*SOURCE RECORDS*.
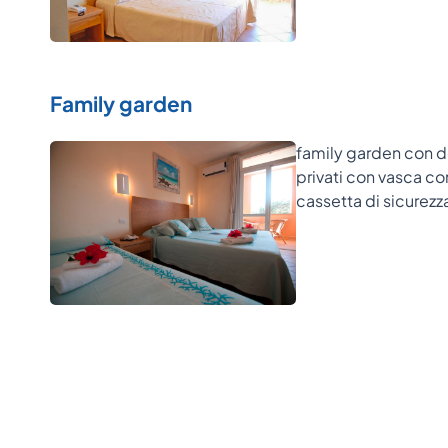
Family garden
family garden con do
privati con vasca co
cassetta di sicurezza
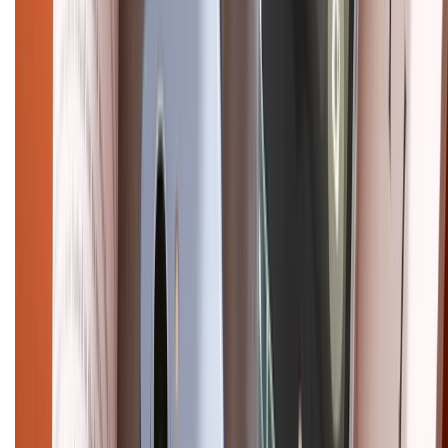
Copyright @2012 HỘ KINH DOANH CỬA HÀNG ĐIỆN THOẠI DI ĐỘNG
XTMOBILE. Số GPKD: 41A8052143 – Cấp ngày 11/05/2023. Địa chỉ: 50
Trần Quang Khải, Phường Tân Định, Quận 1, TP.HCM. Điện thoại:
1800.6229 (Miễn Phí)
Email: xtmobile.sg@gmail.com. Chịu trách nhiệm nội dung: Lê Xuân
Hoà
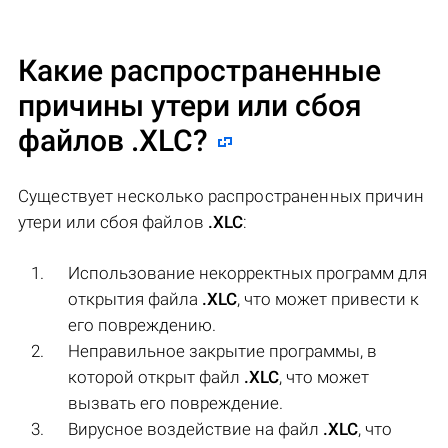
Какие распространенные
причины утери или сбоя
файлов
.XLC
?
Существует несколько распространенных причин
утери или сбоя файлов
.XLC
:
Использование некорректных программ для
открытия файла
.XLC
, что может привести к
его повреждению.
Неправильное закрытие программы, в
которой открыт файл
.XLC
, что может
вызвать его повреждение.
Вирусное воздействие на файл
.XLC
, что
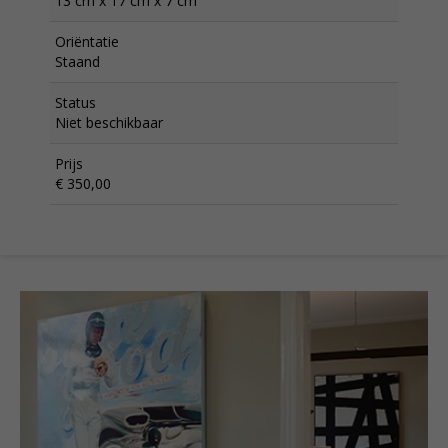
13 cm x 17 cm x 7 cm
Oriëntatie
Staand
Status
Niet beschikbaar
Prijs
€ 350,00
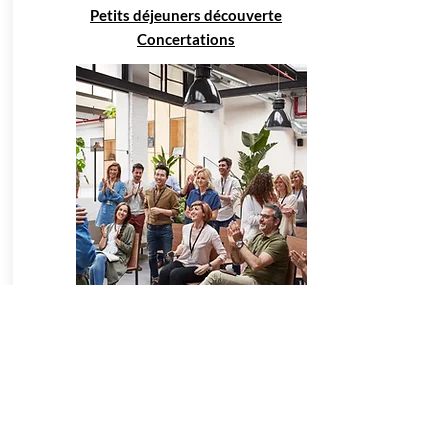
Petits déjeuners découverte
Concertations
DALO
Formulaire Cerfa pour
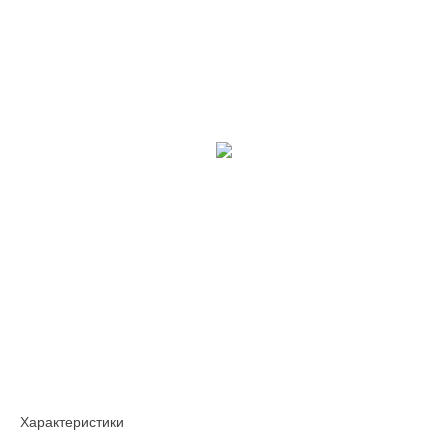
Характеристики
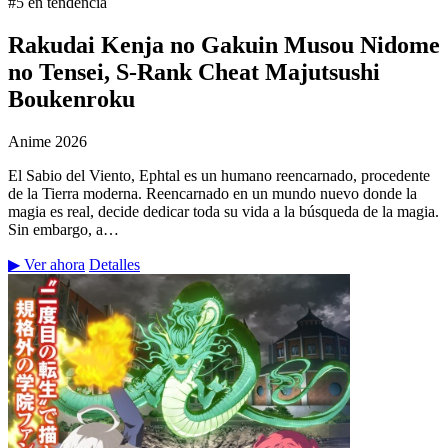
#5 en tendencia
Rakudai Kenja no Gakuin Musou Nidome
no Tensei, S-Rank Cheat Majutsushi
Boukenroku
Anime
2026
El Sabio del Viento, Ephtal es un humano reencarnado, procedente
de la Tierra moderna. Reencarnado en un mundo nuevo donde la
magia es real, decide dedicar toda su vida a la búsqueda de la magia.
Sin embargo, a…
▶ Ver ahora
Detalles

*TASK OBJECTIVE*.
Each line containing the word "утери" needs to be copied from the data above.

*RESULT*.
причины утери или сбоя
утери или сбоя файлов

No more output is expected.